Could somebody please explain in easy terms how to use SRA format files from NCBI Sequence Read Archive? The files are large, so I use the Aspera plugin to download them. The documentation on NCBI (http://www.ncbi.nlm.nih.gov/books/NBK47540/#SRA_Download_Guid_B.3_Installing_the_Too) is hard to follow. I need to convert the files to fasta or fastq or sff.
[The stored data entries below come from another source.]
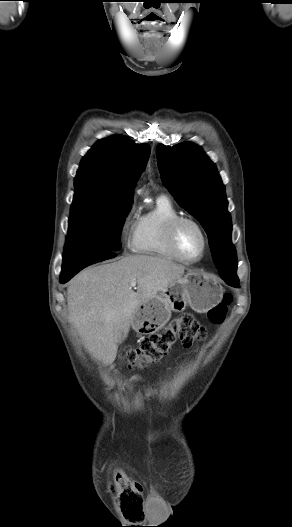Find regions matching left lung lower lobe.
I'll return each mask as SVG.
<instances>
[{"mask_svg": "<svg viewBox=\"0 0 292 527\" xmlns=\"http://www.w3.org/2000/svg\"><path fill=\"white\" fill-rule=\"evenodd\" d=\"M220 276L228 285L232 287H239V279L237 274L220 272Z\"/></svg>", "mask_w": 292, "mask_h": 527, "instance_id": "obj_1", "label": "left lung lower lobe"}]
</instances>
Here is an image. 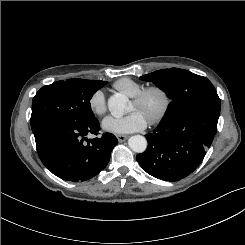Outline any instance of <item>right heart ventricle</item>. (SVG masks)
<instances>
[{"label": "right heart ventricle", "mask_w": 245, "mask_h": 245, "mask_svg": "<svg viewBox=\"0 0 245 245\" xmlns=\"http://www.w3.org/2000/svg\"><path fill=\"white\" fill-rule=\"evenodd\" d=\"M113 87L116 90L128 95L129 97L135 96L143 88H145L144 84L128 77L118 79L113 84Z\"/></svg>", "instance_id": "obj_1"}]
</instances>
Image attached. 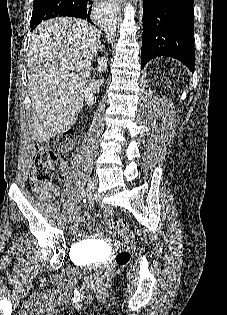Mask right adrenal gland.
Returning <instances> with one entry per match:
<instances>
[{
	"mask_svg": "<svg viewBox=\"0 0 227 315\" xmlns=\"http://www.w3.org/2000/svg\"><path fill=\"white\" fill-rule=\"evenodd\" d=\"M103 45H101V43H99V45H98V49H99V51H103Z\"/></svg>",
	"mask_w": 227,
	"mask_h": 315,
	"instance_id": "2a0ac1e0",
	"label": "right adrenal gland"
}]
</instances>
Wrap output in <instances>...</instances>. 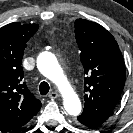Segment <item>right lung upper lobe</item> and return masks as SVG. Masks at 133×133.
<instances>
[{
    "mask_svg": "<svg viewBox=\"0 0 133 133\" xmlns=\"http://www.w3.org/2000/svg\"><path fill=\"white\" fill-rule=\"evenodd\" d=\"M38 24L14 22L0 28V127L17 129L28 123L41 102L23 82L22 57Z\"/></svg>",
    "mask_w": 133,
    "mask_h": 133,
    "instance_id": "obj_1",
    "label": "right lung upper lobe"
}]
</instances>
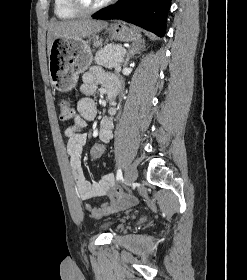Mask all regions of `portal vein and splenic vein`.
I'll use <instances>...</instances> for the list:
<instances>
[{
  "instance_id": "18ae733b",
  "label": "portal vein and splenic vein",
  "mask_w": 247,
  "mask_h": 280,
  "mask_svg": "<svg viewBox=\"0 0 247 280\" xmlns=\"http://www.w3.org/2000/svg\"><path fill=\"white\" fill-rule=\"evenodd\" d=\"M124 53H125V52H124ZM117 61L122 62V61H123V57L120 56V57L117 59Z\"/></svg>"
}]
</instances>
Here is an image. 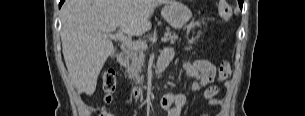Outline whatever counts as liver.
Listing matches in <instances>:
<instances>
[{
  "mask_svg": "<svg viewBox=\"0 0 305 116\" xmlns=\"http://www.w3.org/2000/svg\"><path fill=\"white\" fill-rule=\"evenodd\" d=\"M171 0H66L61 9V41L70 78L87 95L96 89L107 58L114 54L107 35L120 28L129 37L151 28L150 17Z\"/></svg>",
  "mask_w": 305,
  "mask_h": 116,
  "instance_id": "6515ba94",
  "label": "liver"
}]
</instances>
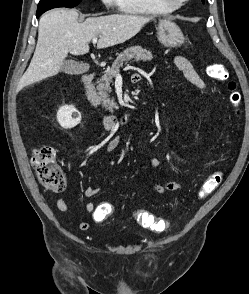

Thanks for any help.
You need SRA-Toolkit to filter what you want from the SRA archive (a mixture of raw files and other metadata.)
For instance, I have this ChIP-Seq data in the .sra format here.
I will jus tuse
wget to pull it and the extract the fastq files from it using the tool called
fastq-dump included in the SRA-Toolkit.
Usage: sratoolkit/fastq-dump [options] [ -A ] <accession> sratoolkit/fastq-dump [options] <path [path...]>
Check the complete manual of fastq-dump
Grab you copy of SRA-Toolkit, depending on your software architecture.
I know this is an old question, but I've just spent the afternoon wrestling with SRA-Toolkit as suggested by other answers - my computer seems not to like it -or I'm too stupid to make it work. So I thought I should point out that there is a way to solve this problem using galaxy for computer illiterates like me! Go to usegalaxy.org. Under the tab "NCBI SRA Tools" there are some options for extracting reads in Bam or fastq format - all you have to do is input the accession number!